In the space adjacent to compliance, the world of corporate finance, the authors found that “finance teams are relatively late adopters of new technologies, with CFOs citing technology gaps, data concerns, and competing priorities as reasons for that lag.” What does that sound like? Many legally trained corporate compliance officers.

The authors cited, “One international energy company we studied created a tool using a mix of GenAI, traditional AI, and other algorithms to suggest mitigations or help rewrite an audit report. Other companies use generative AI to assist in drafting reports for audits or regulatory compliance. At Amazon, the finance function uses rules-based AI, machine learning, and LLMs to address tasks in fraud detection, contract review, financial forecasting, personal productivity, interpretation of rules and regulations, and tax-related work.” Such a tool could move compliance professionals from repetitive tasks to focus more on work involving critical thinking.

Enhancing the UX. The next step for GenAI in compliance is with its customers, i.e., corporate employees. Just as GenAI is transforming traditional customer service and retail engagement, it can do so for interactions by compliance and employees. Unlike traditional phone menus or robotic process automation (RPA) chatbots, GenAI enables dynamic, multilingual responses, enhancing customer experience while optimizing operational efficiency. Take the example of John Hancock, which has implemented AI-driven chatbots to manage routine inquiries, allowing human agents to focus on more complex customer needs. This shift improves response times, reduces costs, and increases employee efficiency. Now, apply that strategy to your employees.

Beyond text-based interactions, GenAI is expanding into voice-based customer engagement. Companies like Starbucks, Domino’s, CVS, and major banks are integrating AI-driven voice assistants with future applications that will likely include video-based interactions. Compliance can also use all of these strategies.

By pursuing small-t transformation, often with a human in the loop, as they build capabilities, your compliance team can enable the development of applications with higher value and risk.

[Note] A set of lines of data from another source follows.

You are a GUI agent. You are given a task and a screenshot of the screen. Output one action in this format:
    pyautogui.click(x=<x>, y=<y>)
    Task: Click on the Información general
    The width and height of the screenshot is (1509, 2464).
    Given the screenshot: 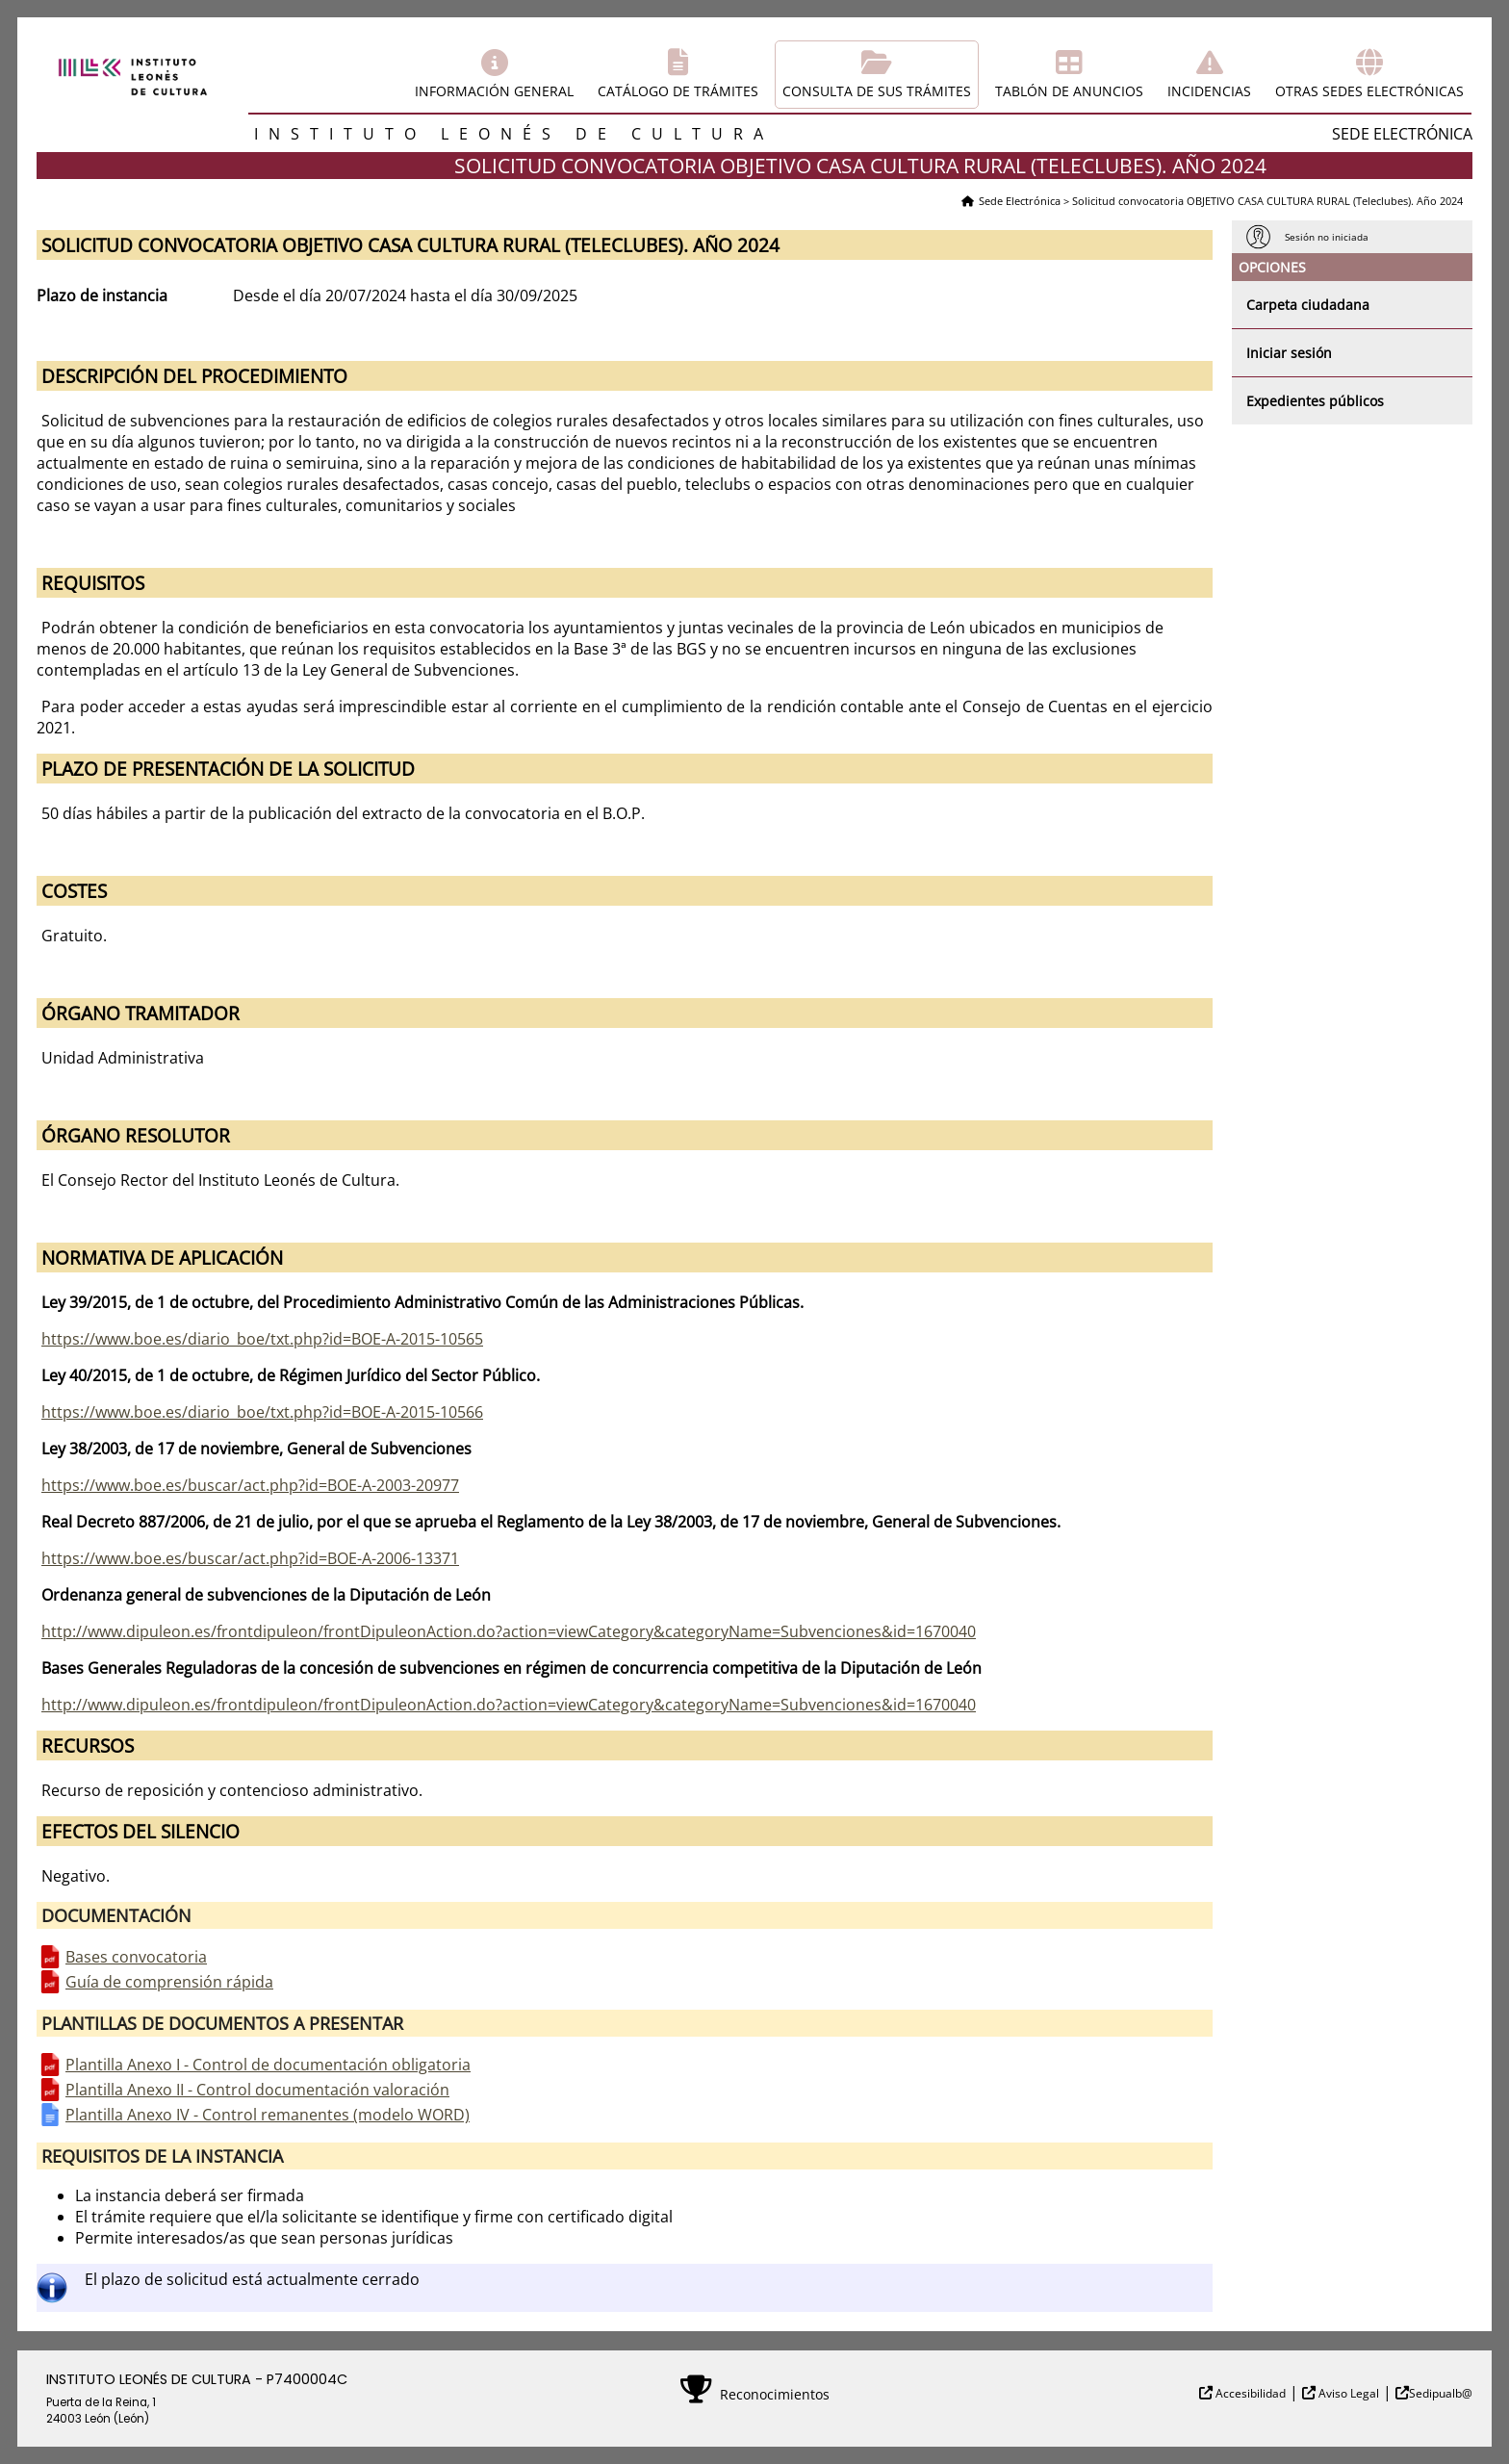 What is the action you would take?
    pyautogui.click(x=494, y=91)
    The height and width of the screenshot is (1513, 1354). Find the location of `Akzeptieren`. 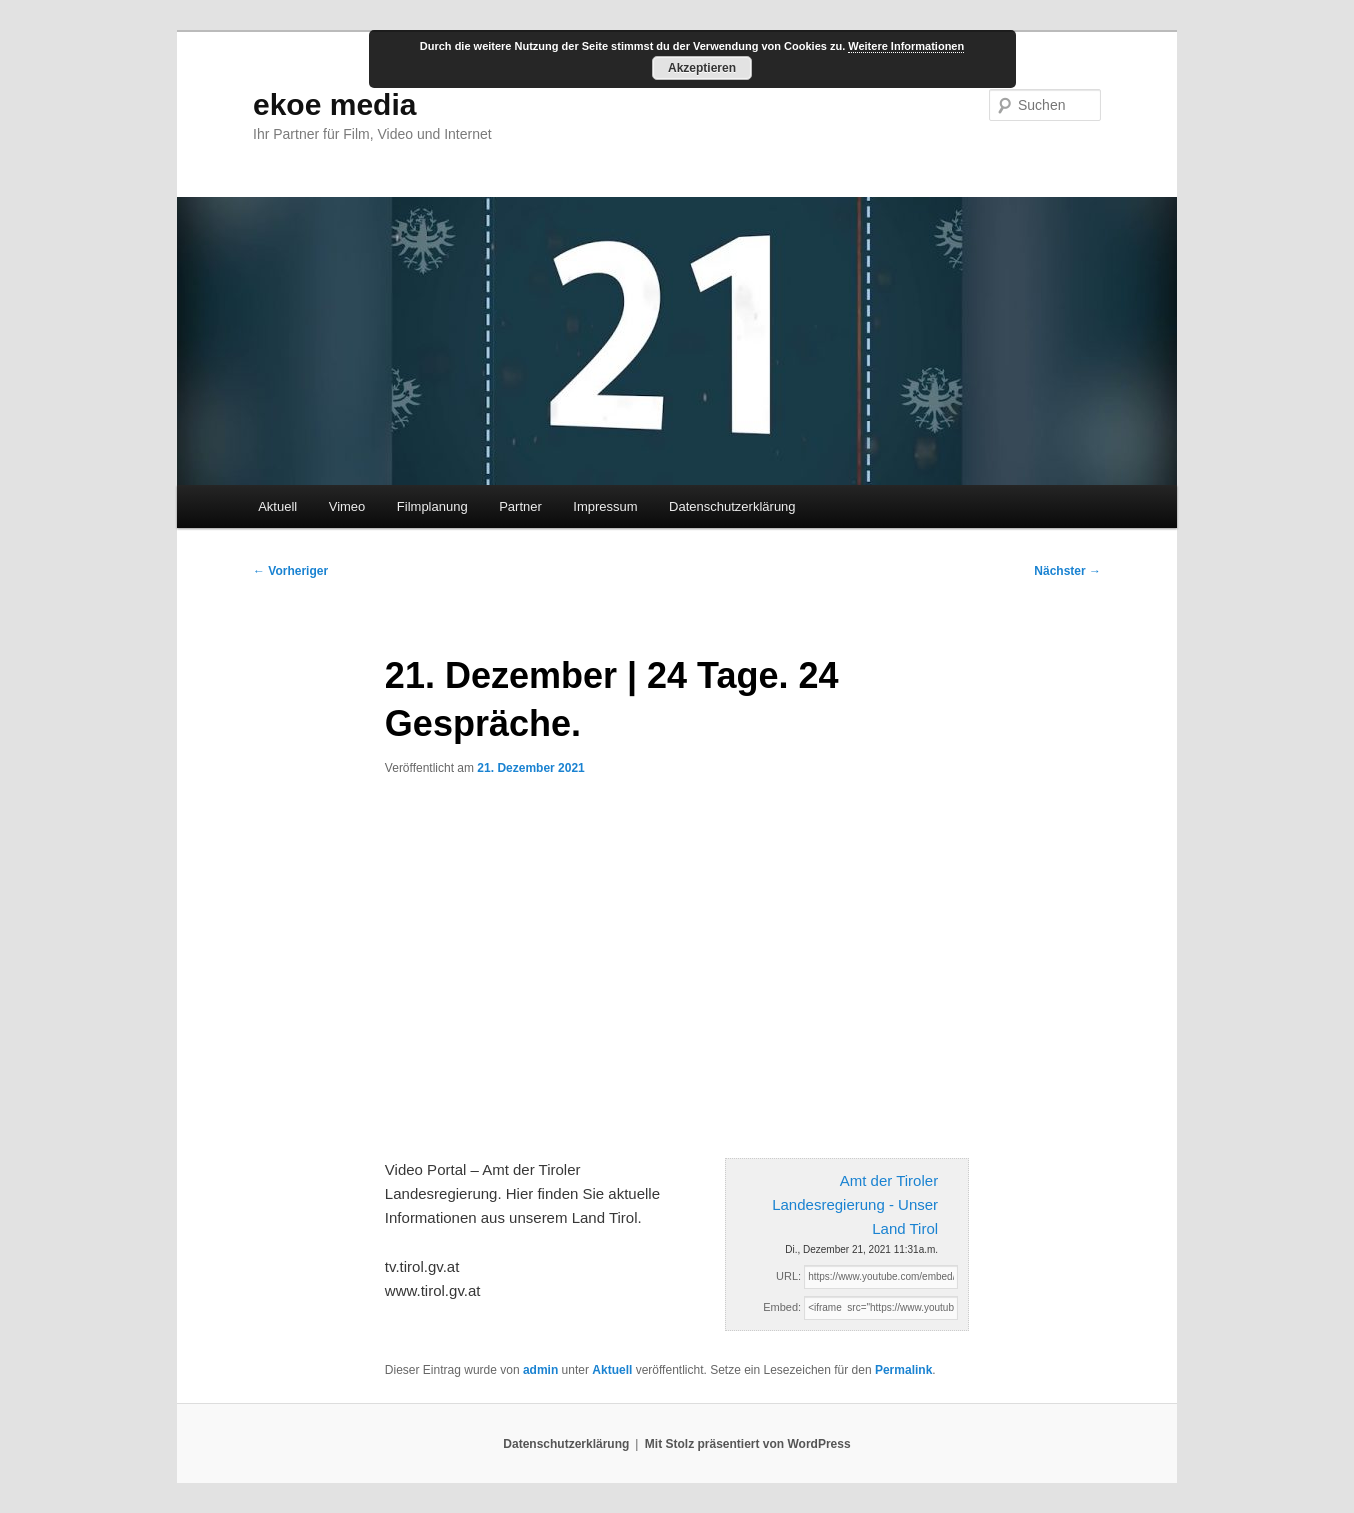

Akzeptieren is located at coordinates (702, 68).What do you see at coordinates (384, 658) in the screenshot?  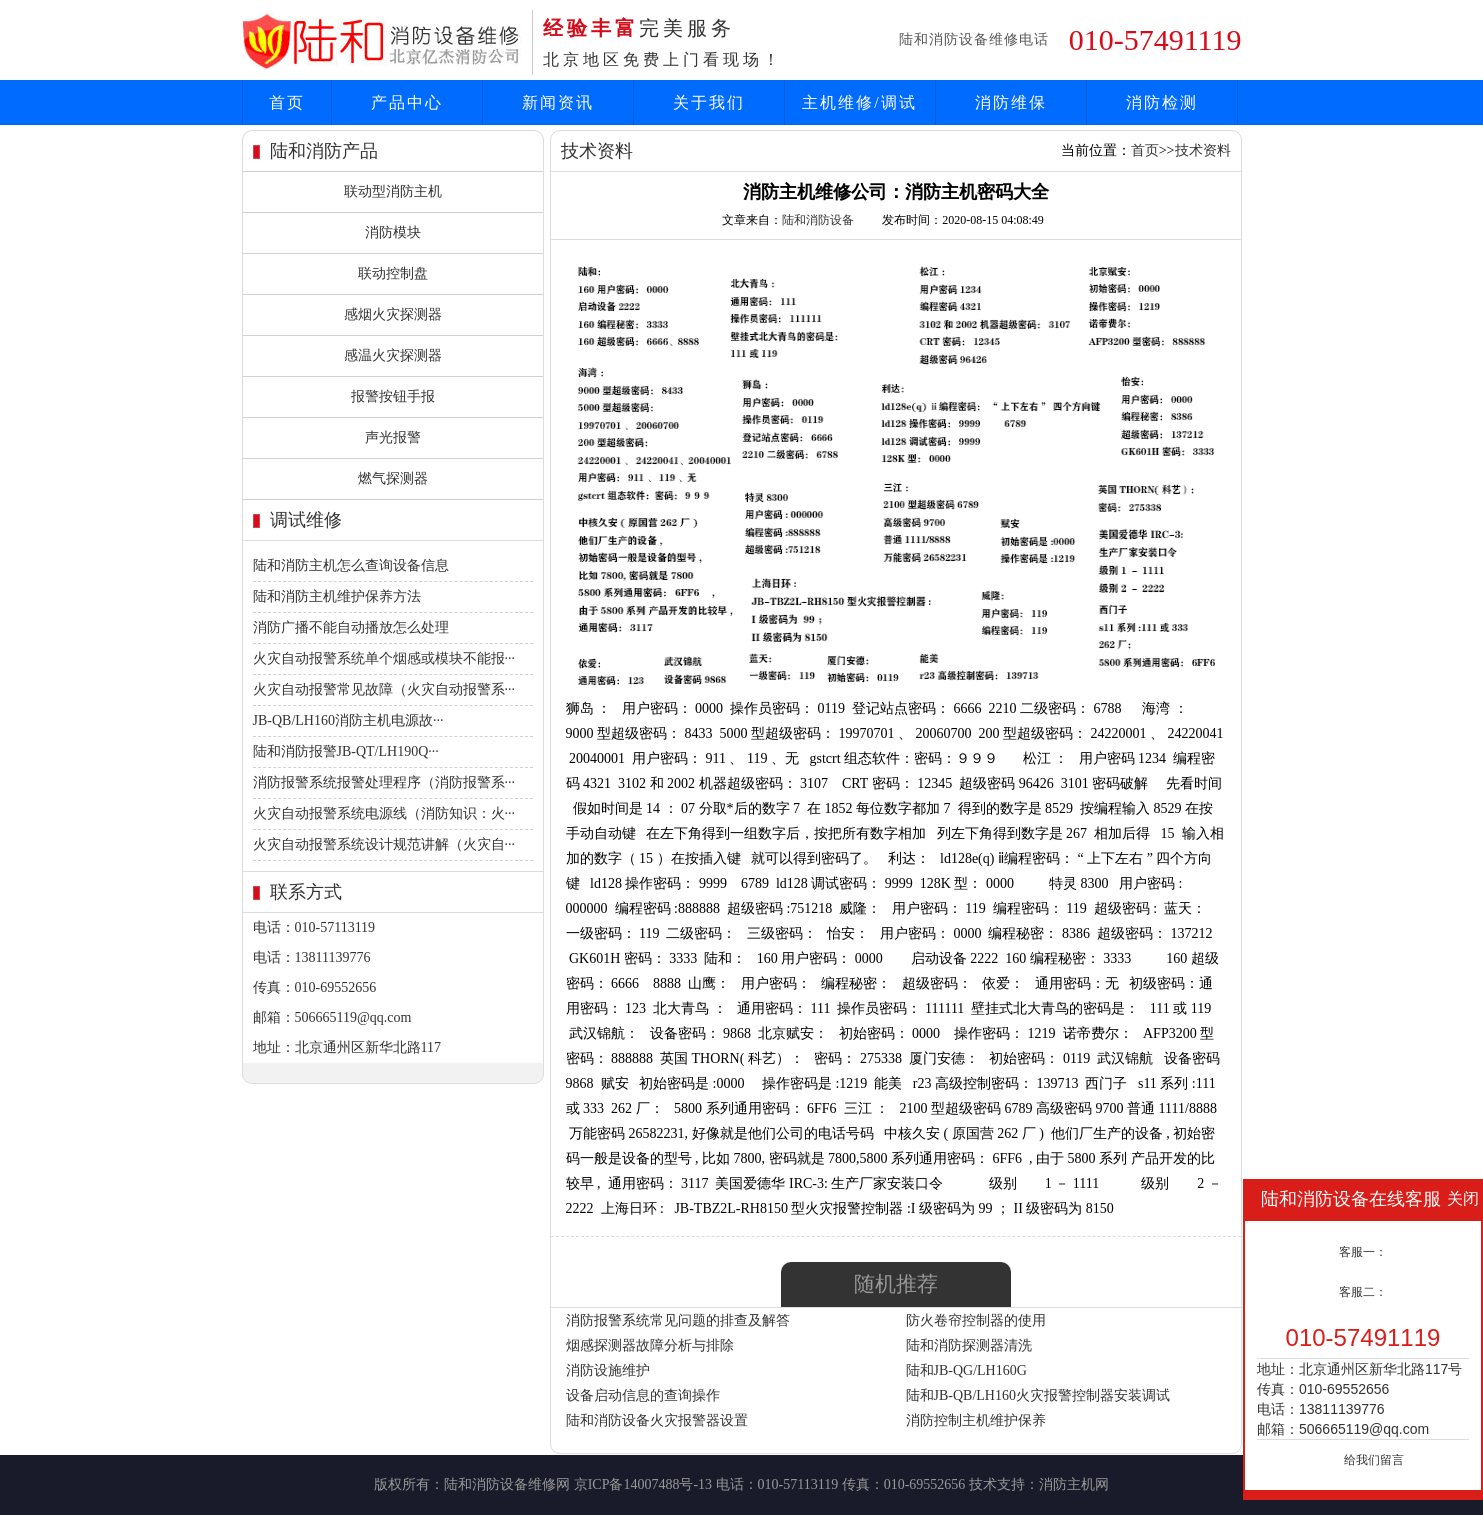 I see `火灾自动报警系统单个烟感或模块不能报···` at bounding box center [384, 658].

The authors list several actions a Chief Compliance Officer (CC) can take to generate transformation with generative AI.

  1. Identify key pioneers in your organization and develop your messaging. With generative AI, innovation often comes from “cyborgs”—early adopters who integrate the technology into their work and are motivated to use it to solve a problem for themselves or their customers. Use them to communicate your innovation vision.
  2. Assess your company’s current position on the risk slope. What are you already doing, and what would be the next level of complexity and reward? Look at opportunities in individual productivity, role-specific enhancements, and innovations in product or customer engagement.
  3. Consider scalability. The authors noted, “According to the head of AI at a large bank we spoke with, “the more stuff you do, the more stuff you find to do.”
  4. Secure management buy-in. Small-t innovations can help to make the value story real and make the case for investments that can reduce the perceived risk of larger opportunities.
  5. Investigate foundational investments. Some of the boldest use cases will require extensive investment in data cleansing, model training, and integration before they can be ready for a real-world test.
  6. Maintain a long-term perspective. “The transformative cases take longer to build the business case, test the models, change behaviors, etc.,” said Chris Bedi, chief customer officer at software company ServiceNow. “The challenge is not only technical but also leaders taking time to reimagine their future with big ideas.”

The bottom line is that while productivity gains are the expected and common benefits of applying GenAI to specialized roles and tasks in compliance, the technology’s true impact extends further. GenAI is fundamentally transforming what compliance professionals can achieve. GenAI is enabling innovations and reshaping traditional compliance processes by enhancing efficiency and expanding the realm of possibilities within various functions.